Data in this exercise>
********
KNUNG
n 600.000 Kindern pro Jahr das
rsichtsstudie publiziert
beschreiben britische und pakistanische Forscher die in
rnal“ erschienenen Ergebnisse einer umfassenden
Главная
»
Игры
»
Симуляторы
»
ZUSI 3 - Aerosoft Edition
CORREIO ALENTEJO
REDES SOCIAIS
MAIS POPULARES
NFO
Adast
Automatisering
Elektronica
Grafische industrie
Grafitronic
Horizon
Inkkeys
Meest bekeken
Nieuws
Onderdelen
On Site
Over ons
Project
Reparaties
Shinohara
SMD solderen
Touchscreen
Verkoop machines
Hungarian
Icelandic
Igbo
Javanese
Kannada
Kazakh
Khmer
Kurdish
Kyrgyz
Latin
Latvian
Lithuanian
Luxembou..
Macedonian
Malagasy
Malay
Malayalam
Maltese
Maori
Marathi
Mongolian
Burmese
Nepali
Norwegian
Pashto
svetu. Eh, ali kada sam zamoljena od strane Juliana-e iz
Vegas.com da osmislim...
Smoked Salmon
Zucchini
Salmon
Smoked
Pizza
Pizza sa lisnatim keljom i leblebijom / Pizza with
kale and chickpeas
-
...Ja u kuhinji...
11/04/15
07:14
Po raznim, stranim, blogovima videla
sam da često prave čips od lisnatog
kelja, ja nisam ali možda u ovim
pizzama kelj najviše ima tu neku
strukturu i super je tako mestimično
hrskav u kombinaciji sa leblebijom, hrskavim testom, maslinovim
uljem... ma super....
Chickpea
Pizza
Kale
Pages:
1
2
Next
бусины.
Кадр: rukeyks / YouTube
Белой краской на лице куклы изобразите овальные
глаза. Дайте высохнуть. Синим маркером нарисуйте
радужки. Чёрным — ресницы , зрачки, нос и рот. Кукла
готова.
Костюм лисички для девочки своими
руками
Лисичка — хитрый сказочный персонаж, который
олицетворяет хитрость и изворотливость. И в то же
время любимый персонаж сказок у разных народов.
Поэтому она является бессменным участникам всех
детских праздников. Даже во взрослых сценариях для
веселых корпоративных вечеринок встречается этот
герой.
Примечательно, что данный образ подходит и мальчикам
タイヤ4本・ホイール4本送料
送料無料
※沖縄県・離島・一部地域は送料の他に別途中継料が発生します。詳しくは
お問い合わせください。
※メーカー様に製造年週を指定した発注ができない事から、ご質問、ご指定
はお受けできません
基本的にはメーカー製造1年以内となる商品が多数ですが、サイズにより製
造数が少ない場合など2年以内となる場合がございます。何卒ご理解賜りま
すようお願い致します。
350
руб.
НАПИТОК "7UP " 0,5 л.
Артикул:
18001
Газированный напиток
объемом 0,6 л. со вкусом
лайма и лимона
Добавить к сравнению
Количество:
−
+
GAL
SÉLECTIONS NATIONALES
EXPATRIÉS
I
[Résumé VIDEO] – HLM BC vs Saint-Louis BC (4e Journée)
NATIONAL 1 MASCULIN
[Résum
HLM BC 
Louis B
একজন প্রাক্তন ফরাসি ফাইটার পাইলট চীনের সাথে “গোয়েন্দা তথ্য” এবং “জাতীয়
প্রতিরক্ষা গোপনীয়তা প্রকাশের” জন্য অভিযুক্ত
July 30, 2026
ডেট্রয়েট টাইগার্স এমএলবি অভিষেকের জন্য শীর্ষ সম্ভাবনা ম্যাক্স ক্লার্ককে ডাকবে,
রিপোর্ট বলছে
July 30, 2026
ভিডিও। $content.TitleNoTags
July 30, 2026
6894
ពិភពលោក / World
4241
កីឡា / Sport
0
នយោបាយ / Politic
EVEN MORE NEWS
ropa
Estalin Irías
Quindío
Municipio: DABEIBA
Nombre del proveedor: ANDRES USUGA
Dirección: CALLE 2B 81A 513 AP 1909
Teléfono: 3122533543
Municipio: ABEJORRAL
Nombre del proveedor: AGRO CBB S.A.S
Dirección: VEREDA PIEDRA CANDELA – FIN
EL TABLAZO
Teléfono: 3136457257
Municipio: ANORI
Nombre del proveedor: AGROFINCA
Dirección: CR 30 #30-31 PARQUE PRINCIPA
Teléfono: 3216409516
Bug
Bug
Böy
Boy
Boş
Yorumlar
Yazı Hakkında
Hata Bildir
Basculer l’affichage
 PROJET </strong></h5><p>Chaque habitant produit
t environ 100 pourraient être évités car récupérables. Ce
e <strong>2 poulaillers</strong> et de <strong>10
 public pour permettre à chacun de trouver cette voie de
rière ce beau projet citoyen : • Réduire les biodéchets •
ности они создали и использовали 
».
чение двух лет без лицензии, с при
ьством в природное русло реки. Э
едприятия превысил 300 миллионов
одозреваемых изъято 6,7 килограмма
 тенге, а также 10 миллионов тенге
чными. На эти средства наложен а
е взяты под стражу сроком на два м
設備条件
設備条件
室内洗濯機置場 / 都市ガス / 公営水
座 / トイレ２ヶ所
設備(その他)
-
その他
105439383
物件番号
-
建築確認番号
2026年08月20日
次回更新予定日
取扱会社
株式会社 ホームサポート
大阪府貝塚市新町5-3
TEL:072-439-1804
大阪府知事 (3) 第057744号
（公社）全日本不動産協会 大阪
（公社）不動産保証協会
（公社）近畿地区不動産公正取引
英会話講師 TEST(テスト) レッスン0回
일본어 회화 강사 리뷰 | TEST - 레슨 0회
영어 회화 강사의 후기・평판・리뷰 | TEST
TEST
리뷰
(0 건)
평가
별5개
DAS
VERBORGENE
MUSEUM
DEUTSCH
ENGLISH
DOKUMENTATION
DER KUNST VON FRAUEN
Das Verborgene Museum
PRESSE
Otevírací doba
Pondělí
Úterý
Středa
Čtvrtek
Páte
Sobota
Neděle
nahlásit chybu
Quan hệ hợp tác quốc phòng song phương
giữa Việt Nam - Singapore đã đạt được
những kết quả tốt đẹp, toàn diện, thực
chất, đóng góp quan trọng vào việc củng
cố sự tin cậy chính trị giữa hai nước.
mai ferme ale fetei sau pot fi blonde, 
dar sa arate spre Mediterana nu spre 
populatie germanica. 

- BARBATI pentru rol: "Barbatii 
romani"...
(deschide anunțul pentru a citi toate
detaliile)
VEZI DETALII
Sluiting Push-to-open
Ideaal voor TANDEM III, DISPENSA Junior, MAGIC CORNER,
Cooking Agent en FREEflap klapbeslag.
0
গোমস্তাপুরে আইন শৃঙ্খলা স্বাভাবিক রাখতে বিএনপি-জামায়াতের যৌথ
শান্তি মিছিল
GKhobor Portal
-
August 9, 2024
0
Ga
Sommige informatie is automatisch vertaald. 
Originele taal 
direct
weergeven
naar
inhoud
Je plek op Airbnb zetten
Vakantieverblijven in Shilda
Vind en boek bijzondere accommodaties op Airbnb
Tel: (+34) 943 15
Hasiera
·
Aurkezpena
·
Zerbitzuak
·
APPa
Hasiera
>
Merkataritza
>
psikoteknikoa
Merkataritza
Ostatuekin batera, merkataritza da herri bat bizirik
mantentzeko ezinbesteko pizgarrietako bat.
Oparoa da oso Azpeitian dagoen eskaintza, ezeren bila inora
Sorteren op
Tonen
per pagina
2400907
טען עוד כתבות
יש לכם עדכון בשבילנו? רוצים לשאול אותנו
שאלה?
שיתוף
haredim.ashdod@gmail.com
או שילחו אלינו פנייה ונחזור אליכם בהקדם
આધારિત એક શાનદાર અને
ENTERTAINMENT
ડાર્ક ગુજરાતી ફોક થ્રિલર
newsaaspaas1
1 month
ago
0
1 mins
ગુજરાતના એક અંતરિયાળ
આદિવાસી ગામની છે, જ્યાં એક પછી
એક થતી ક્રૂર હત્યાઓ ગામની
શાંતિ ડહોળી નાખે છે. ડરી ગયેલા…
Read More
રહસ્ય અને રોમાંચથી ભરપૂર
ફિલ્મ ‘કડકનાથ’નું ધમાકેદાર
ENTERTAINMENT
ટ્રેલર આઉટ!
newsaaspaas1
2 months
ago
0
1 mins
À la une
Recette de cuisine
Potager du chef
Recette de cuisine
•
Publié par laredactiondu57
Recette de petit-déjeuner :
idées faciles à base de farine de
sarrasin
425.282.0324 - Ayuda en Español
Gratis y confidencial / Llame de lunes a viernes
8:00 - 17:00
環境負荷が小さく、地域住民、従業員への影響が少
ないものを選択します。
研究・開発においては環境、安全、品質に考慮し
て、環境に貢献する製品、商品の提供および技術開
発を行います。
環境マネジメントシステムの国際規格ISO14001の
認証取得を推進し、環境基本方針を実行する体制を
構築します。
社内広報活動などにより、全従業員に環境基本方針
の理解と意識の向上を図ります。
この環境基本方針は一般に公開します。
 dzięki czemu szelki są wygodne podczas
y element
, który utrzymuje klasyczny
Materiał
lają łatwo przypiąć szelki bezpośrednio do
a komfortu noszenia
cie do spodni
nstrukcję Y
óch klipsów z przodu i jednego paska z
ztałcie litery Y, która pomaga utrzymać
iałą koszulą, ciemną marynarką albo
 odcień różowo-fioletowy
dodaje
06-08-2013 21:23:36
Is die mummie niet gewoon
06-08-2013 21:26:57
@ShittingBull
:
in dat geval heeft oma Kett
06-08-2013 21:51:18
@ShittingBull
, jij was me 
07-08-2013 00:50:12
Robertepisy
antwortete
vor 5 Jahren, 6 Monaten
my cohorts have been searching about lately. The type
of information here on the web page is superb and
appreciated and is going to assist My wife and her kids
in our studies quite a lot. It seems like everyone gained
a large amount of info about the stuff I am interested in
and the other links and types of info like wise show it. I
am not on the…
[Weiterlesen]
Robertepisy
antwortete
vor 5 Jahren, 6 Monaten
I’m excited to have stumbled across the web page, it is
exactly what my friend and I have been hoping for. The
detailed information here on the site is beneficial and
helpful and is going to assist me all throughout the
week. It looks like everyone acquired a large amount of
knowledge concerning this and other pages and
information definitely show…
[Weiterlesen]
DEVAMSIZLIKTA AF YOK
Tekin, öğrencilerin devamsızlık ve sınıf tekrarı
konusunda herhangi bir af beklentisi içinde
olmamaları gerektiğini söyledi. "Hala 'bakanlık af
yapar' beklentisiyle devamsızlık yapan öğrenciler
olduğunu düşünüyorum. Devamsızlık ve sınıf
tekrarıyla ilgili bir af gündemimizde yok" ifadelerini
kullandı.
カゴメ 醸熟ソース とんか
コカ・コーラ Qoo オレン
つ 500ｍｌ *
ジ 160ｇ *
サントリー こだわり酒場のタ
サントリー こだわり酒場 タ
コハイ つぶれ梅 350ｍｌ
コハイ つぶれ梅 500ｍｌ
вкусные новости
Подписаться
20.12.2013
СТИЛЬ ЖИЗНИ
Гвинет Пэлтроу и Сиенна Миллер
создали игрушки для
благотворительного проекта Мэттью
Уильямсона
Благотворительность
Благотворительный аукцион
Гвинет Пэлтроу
********
What you will do>
All lines in the listing above between the line with "Белой краской на" and the line with "Лисичка — хитрый сказочный персонаж, который", inclusive, should be set down exactly, and no line outside that range.

Answer to the exercise>
Белой краской на лице куклы изобразите овальные
глаза. Дайте высохнуть. Синим маркером нарисуйте
радужки. Чёрным — ресницы , зрачки, нос и рот. Кукла
готова.
Костюм лисички для девочки своими
руками
Лисичка — хитрый сказочный персонаж, который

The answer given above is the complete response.